Fig. 3: NLN neurolysin was tested in lung cancer tissue immunohistochemistry, A: immunohistochemical detection of NLN neurolysin expression in human lung cancer tissue; b: immunohistochemical scoring of expression of NLN lysin in different stages of human lung cancer; c: expression of NLN neurolysin in tumor tissue of primary lung adenocarcinoma mice.
Fig. 4: NLN neurolysin is highly expressed in various lung cancer cells, a: levels of mRNA of NLN neurolysin in different cell lines; b: protein levels of NLN neurolysin in different cell lines.
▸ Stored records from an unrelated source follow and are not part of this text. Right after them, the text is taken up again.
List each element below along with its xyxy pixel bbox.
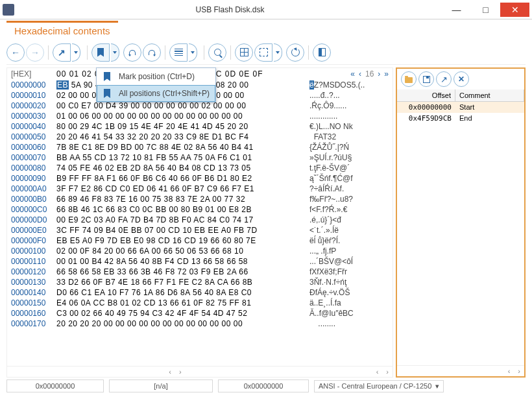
hex-bytes[interactable]: 66 89 46 F8 83 7E 16 00 75 38 83 7E 2A 0… bbox=[56, 194, 304, 204]
menu-all-positions[interactable]: All positions (Ctrl+Shift+P) bbox=[97, 85, 215, 102]
hex-row[interactable]: 00000090B9 FF FF 8A F1 66 0F B6 C6 40 66… bbox=[11, 173, 389, 184]
hex-ascii[interactable]: ?÷âÍŔí.Af. bbox=[304, 184, 389, 194]
menu-mark-position[interactable]: Mark position (Ctrl+D) bbox=[97, 68, 215, 85]
hex-ascii[interactable]: 3Ňf.·N.f÷ńţ bbox=[304, 277, 389, 287]
hex-ascii[interactable]: €.)L...NO Nk bbox=[304, 121, 389, 132]
hex-bytes[interactable]: BB AA 55 CD 13 72 10 81 FB 55 AA 75 0A F… bbox=[56, 152, 304, 163]
hex-ascii[interactable]: ........ bbox=[304, 319, 389, 329]
hscroll-left[interactable]: ‹› bbox=[169, 368, 181, 376]
hex-row[interactable]: 0000017020 20 20 20 00 00 00 00 00 00 00… bbox=[11, 319, 389, 329]
hex-ascii[interactable]: .Ŕç.Ô9...... bbox=[304, 101, 389, 111]
hex-row[interactable]: 00000150E4 06 0A CC B8 01 02 CD 13 66 61… bbox=[11, 298, 389, 308]
bookmark-dropdown[interactable] bbox=[111, 43, 119, 62]
encoding-combo[interactable]: ANSI - Central European / CP-1250 ▾ bbox=[314, 380, 444, 392]
grid-button[interactable] bbox=[235, 43, 253, 62]
hex-body[interactable]: 00000000EB 5A 90 4D 53 44 4F 53 35 2E 30… bbox=[7, 80, 393, 366]
hex-row[interactable]: 0000011000 01 00 B4 42 8A 56 40 8B F4 CD… bbox=[11, 256, 389, 267]
hex-row[interactable]: 000000A03F F7 E2 86 CD C0 ED 06 41 66 0F… bbox=[11, 184, 389, 194]
hex-ascii[interactable]: ëZ?MSDOS5.(.. bbox=[304, 80, 389, 90]
hex-bytes[interactable]: 20 20 46 41 54 33 32 20 20 20 33 C9 8E D… bbox=[56, 132, 304, 142]
col-comment[interactable]: Comment bbox=[455, 90, 524, 101]
hex-ascii[interactable]: ...´BŠV@<ôÍ bbox=[304, 256, 389, 267]
hex-row[interactable]: 000000D000 E9 2C 03 A0 FA 7D B4 7D 8B F0… bbox=[11, 215, 389, 225]
export-bookmarks-button[interactable]: ↗ bbox=[436, 71, 452, 87]
page-prev-button[interactable]: ‹ bbox=[359, 69, 361, 78]
hex-bytes[interactable]: 01 00 06 00 00 00 00 00 00 00 00 00 00 0… bbox=[56, 111, 304, 121]
prev-mark-button[interactable] bbox=[123, 43, 141, 62]
hex-row[interactable]: 00000070BB AA 55 CD 13 72 10 81 FB 55 AA… bbox=[11, 152, 389, 163]
nav-forward-button[interactable]: → bbox=[26, 43, 44, 62]
hex-row[interactable]: 000000E03C FF 74 09 B4 0E BB 07 00 CD 10… bbox=[11, 225, 389, 235]
tab-hex-contents[interactable]: Hexadecimal contents bbox=[6, 21, 118, 40]
view-button[interactable] bbox=[254, 43, 272, 62]
hex-row[interactable]: 0000008074 05 FE 46 02 EB 2D 8A 56 40 B4… bbox=[11, 163, 389, 173]
hex-ascii[interactable]: <˙t.´.».Íë bbox=[304, 225, 389, 235]
bookmark-row[interactable]: 0x00000000Start bbox=[397, 102, 524, 113]
open-bookmarks-button[interactable] bbox=[401, 71, 417, 87]
hex-row[interactable]: 00000160C3 00 02 66 40 49 75 94 C3 42 4F… bbox=[11, 308, 389, 319]
hex-ascii[interactable]: {ŽÁŽŮ˝.|?Ń bbox=[304, 142, 389, 152]
hex-row[interactable]: 000000F0EB E5 A0 F9 7D EB E0 98 CD 16 CD… bbox=[11, 235, 389, 246]
hex-ascii[interactable]: f‰Fř?~..u8? bbox=[304, 194, 389, 204]
hex-bytes[interactable]: 66 58 66 58 EB 33 66 3B 46 F8 72 03 F9 E… bbox=[56, 267, 304, 277]
hex-ascii[interactable]: .....đ..?... bbox=[304, 90, 389, 101]
hex-ascii[interactable]: ä..E¸..Í.fa bbox=[304, 298, 389, 308]
hex-ascii[interactable]: ëĺ ů}ëŕ?Í. bbox=[304, 235, 389, 246]
hex-row[interactable]: 0000012066 58 66 58 EB 33 66 3B 46 F8 72… bbox=[11, 267, 389, 277]
list-dropdown[interactable] bbox=[189, 43, 197, 62]
hex-row[interactable]: 000000B066 89 46 F8 83 7E 16 00 75 38 83… bbox=[11, 194, 389, 204]
hex-row[interactable]: 0000005020 20 46 41 54 33 32 20 20 20 33… bbox=[11, 132, 389, 142]
minimize-button[interactable]: — bbox=[442, 3, 471, 17]
page-first-button[interactable]: « bbox=[350, 69, 355, 78]
hex-bytes[interactable]: 3C FF 74 09 B4 0E BB 07 00 CD 10 EB EE A… bbox=[56, 225, 304, 235]
hex-ascii[interactable]: .é,.ú}´}<đ bbox=[304, 215, 389, 225]
hex-row[interactable]: 0000010002 00 0F 84 20 00 66 6A 00 66 50… bbox=[11, 246, 389, 256]
hex-ascii[interactable]: ...„ .fj.fP bbox=[304, 246, 389, 256]
hex-bytes[interactable]: EB E5 A0 F9 7D EB E0 98 CD 16 CD 19 66 6… bbox=[56, 235, 304, 246]
page-last-button[interactable]: » bbox=[384, 69, 389, 78]
hex-row[interactable]: 0000003001 00 06 00 00 00 00 00 00 00 00… bbox=[11, 111, 389, 121]
hex-bytes[interactable]: 3F F7 E2 86 CD C0 ED 06 41 66 0F B7 C9 6… bbox=[56, 184, 304, 194]
hex-bytes[interactable]: 33 D2 66 0F B7 4E 18 66 F7 F1 FE C2 8A C… bbox=[56, 277, 304, 287]
bookmark-button[interactable] bbox=[91, 43, 110, 62]
goto-button[interactable]: ↗ bbox=[53, 43, 71, 62]
hex-bytes[interactable]: 00 01 00 B4 42 8A 56 40 8B F4 CD 13 66 5… bbox=[56, 256, 304, 267]
hex-ascii[interactable]: f<F.f?Ŕ.».€ bbox=[304, 204, 389, 215]
hex-ascii[interactable]: »ŞUÍ.r.?úU§ bbox=[304, 152, 389, 163]
col-offset[interactable]: Offset bbox=[397, 90, 455, 101]
clear-bookmarks-button[interactable]: ✕ bbox=[453, 71, 469, 87]
hex-ascii[interactable]: Ă..f@Iu″êBC bbox=[304, 308, 389, 319]
refresh-button[interactable] bbox=[286, 43, 304, 62]
hex-row[interactable]: 000000C066 8B 46 1C 66 83 C0 0C BB 00 80… bbox=[11, 204, 389, 215]
hex-bytes[interactable]: C3 00 02 66 40 49 75 94 C3 42 4F 4F 54 4… bbox=[56, 308, 304, 319]
hex-ascii[interactable]: FAT32 bbox=[304, 132, 389, 142]
hex-bytes[interactable]: 80 00 29 4C 1B 09 15 4E 4F 20 4E 41 4D 4… bbox=[56, 121, 304, 132]
hex-row[interactable]: 0000013033 D2 66 0F B7 4E 18 66 F7 F1 FE… bbox=[11, 277, 389, 287]
hex-bytes[interactable]: 66 8B 46 1C 66 83 C0 0C BB 00 80 B9 01 0… bbox=[56, 204, 304, 215]
page-next-button[interactable]: › bbox=[378, 69, 380, 78]
hex-row[interactable]: 00000140D0 66 C1 EA 10 F7 76 1A 86 D6 8A… bbox=[11, 287, 389, 298]
hex-ascii[interactable]: fXfXë3f;Fřr bbox=[304, 267, 389, 277]
hex-ascii[interactable]: t.ţF.ë-ŠV@´ bbox=[304, 163, 389, 173]
side-scroll[interactable]: ‹› bbox=[397, 365, 524, 376]
save-bookmarks-button[interactable] bbox=[418, 71, 434, 87]
hex-bytes[interactable]: B9 FF FF 8A F1 66 0F B6 C6 40 66 0F B6 D… bbox=[56, 173, 304, 184]
hex-row[interactable]: 0000004080 00 29 4C 1B 09 15 4E 4F 20 4E… bbox=[11, 121, 389, 132]
hex-ascii[interactable]: ĐfÁę.÷v.ÖŠ bbox=[304, 287, 389, 298]
next-mark-button[interactable] bbox=[143, 43, 161, 62]
hex-bytes[interactable]: 00 E9 2C 03 A0 FA 7D B4 7D 8B F0 AC 84 C… bbox=[56, 215, 304, 225]
toggle-panel-button[interactable] bbox=[313, 43, 331, 62]
view-dropdown[interactable] bbox=[274, 43, 282, 62]
hex-bytes[interactable]: 74 05 FE 46 02 EB 2D 8A 56 40 B4 08 CD 1… bbox=[56, 163, 304, 173]
hex-bytes[interactable]: E4 06 0A CC B8 01 02 CD 13 66 61 0F 82 7… bbox=[56, 298, 304, 308]
hex-row[interactable]: 000000607B 8E C1 8E D9 BD 00 7C 88 4E 02… bbox=[11, 142, 389, 152]
bookmark-row[interactable]: 0x4F59D9CBEnd bbox=[397, 113, 524, 124]
list-button[interactable] bbox=[169, 43, 187, 62]
hex-bytes[interactable]: 02 00 0F 84 20 00 66 6A 00 66 50 06 53 6… bbox=[56, 246, 304, 256]
hex-bytes[interactable]: 20 20 20 20 00 00 00 00 00 00 00 00 00 0… bbox=[56, 319, 304, 329]
nav-back-button[interactable]: ← bbox=[6, 43, 25, 62]
maximize-button[interactable]: □ bbox=[471, 3, 500, 17]
hscroll-right[interactable]: ‹› bbox=[376, 368, 389, 376]
hex-ascii[interactable]: ............. bbox=[304, 111, 389, 121]
hex-ascii[interactable]: ąˇ´Šńf.¶Ć@f bbox=[304, 173, 389, 184]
Fig. 5: interference NLN inhibits proliferation of lung cancer A549 cells, wherein the A is QRT-PCR detection NLN knockdown efficiency; western blot detection NLN knockdown efficiency; c: control group cells (NC) and NLN knockdown group whitefield pictures; proliferation results of control group cells (NC) and NLN knockout group A549 cells; e: control group cells (NC) and NLN knockdown a549 cell migration, invasion results.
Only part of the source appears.